We have devoted so much space to the mechanism of membrane formation since it is likely to give a clearer insight into the physicochemical nature of physiological processes than the phenomena of muscular stimulation and contraction or nerve stimulation, upon which the majority of physiologists base their conclusions concerning the mechanism of life phenomena.

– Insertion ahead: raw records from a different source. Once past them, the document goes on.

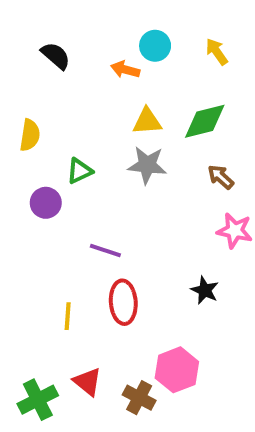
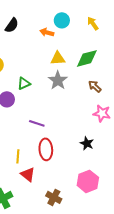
black semicircle: (56, 56) -> (12, 25), turned 84
gray star: (147, 165) -> (58, 80), turned 30
pink hexagon: (177, 370) -> (88, 181), moved
red triangle: (87, 382) -> (28, 174), moved

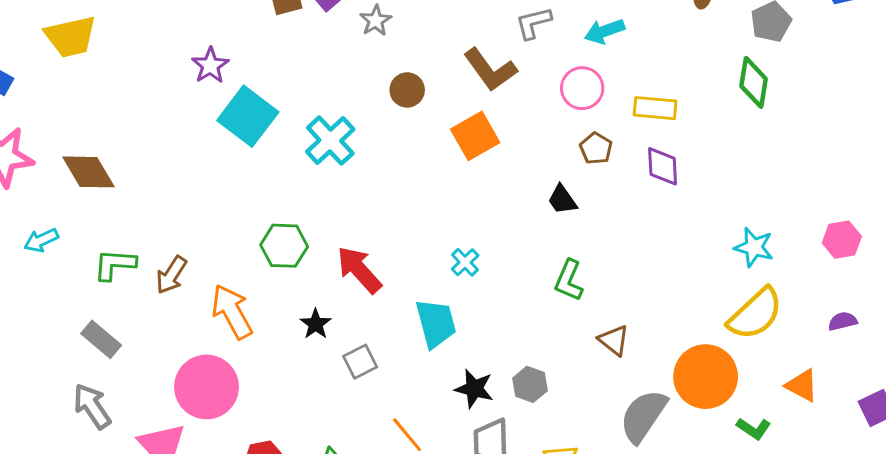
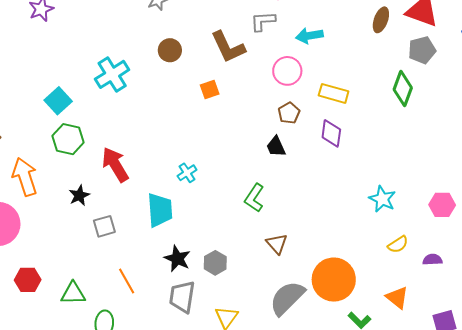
cyan square: (248, 116) -> (58, 101), moved, size x0.7
orange square: (475, 136) -> (210, 90), size x0.6
black trapezoid: (562, 200) -> (276, 147), moved
yellow semicircle: (755, 314) -> (398, 245), moved, size x0.5

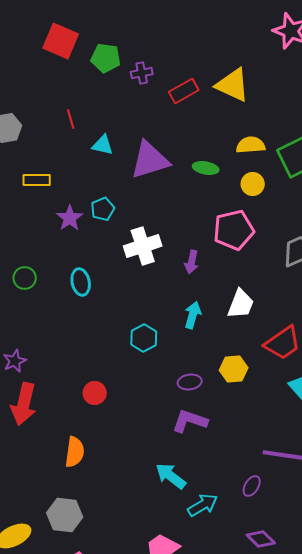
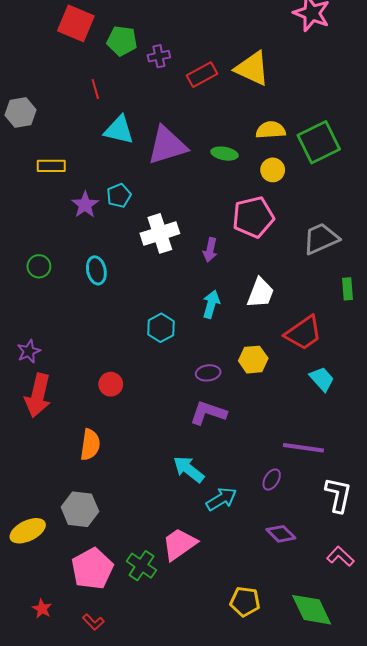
red line: (71, 119) -> (95, 89), moved
cyan triangle: (103, 145) -> (119, 130), size x1.4

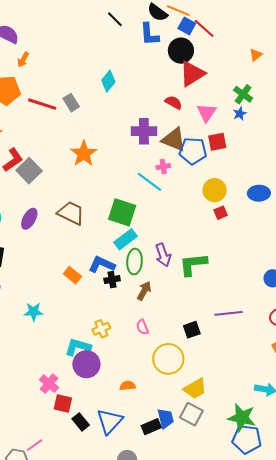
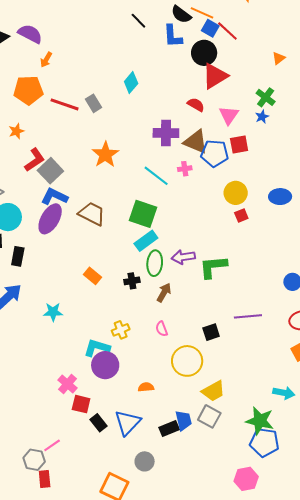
cyan line: (149, 182) -> (156, 176), moved
purple ellipse: (29, 219) -> (50, 219), size x1.4
purple arrow: (163, 255) -> (183, 257), turned 100
blue L-shape: (102, 264) -> (54, 196), moved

Before we come to the discussion of the second factor in the activation of the egg it should be stated more definitely that for the eggs of some forms the first factor, the process underlying membrane formation, suffices for the development of the egg into a larva and that no second factor is required in these cases. This is true for the eggs of starfish and certain annelids. Thus in 1901 Loeb[94] and Neilson showed that a short treatment with HCl and HNO3 sufficed to cause some eggs of Asterias in Woods Hole to develop into larvæ without a second treatment being needed, and Delage[95] showed the same for CO2; and in 1905 the writer found that the eggs of the Californian starfish Asterina can be induced to form a membrane by butyric acid treatment and that ten per cent. of these eggs developed into normal larvæ. Quite recently R. S. Lillie observed that the eggs of Asterias at Woods Hole can be caused to form membranes and develop into larvæ by a treatment with butyric acid and that the time of exposure required to get a maximal number of larvæ varies approximately inversely with the concentration of the acid, within a range of 0.0005 to 0.006 N butyric acid. If the exposure is too short membrane formation will occur without normal development.[96]